I would therefore assume that at least some hardware solutions would allow this. I vaguely recall reading about a particular controller being able to convert a single drive into a RAID1 array (without losing data along the way) as long as there was a small amount of space partitioned at the end of the source drive so the controller could store its array data without clobbering the end of a filesystem, but that was some years ago (Windows NT4/2000 era) and can't find the reference now (or remember which controller was being talked about, it may have been an IBM ServerRAID product as at the time I managed some machines that used these). This would give you your rebuild strategy (build the new system on a non-RAIDed drive, install the other drive as a degraded RAID1, copy the data, then wipe that drive and use the "single disk -> array" feature if present to rebuild by syncing onto that unit).

While you don't have spare storage of the sort of size needed for your array, do you have any smaller drives around that you could use to experiment on?

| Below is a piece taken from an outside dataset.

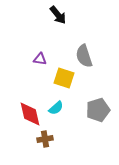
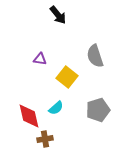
gray semicircle: moved 11 px right
yellow square: moved 3 px right, 1 px up; rotated 20 degrees clockwise
red diamond: moved 1 px left, 2 px down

Remove the current drives, build a simple system with the small drives and add some other data, then try your rebuild procedure and see if the controller behaves as you wish it to.

I would be inclined to take a full backup before starting any such procedure anyway, even if I'd tested the procedure on other drives first. If you already have a good backup arrangement then you should be able to just rebuild the drives without the extra messing around (and restore the data from backup afterwards). If not then this is an opportunity to take you first full backup, you will probably actually take less time this way around too.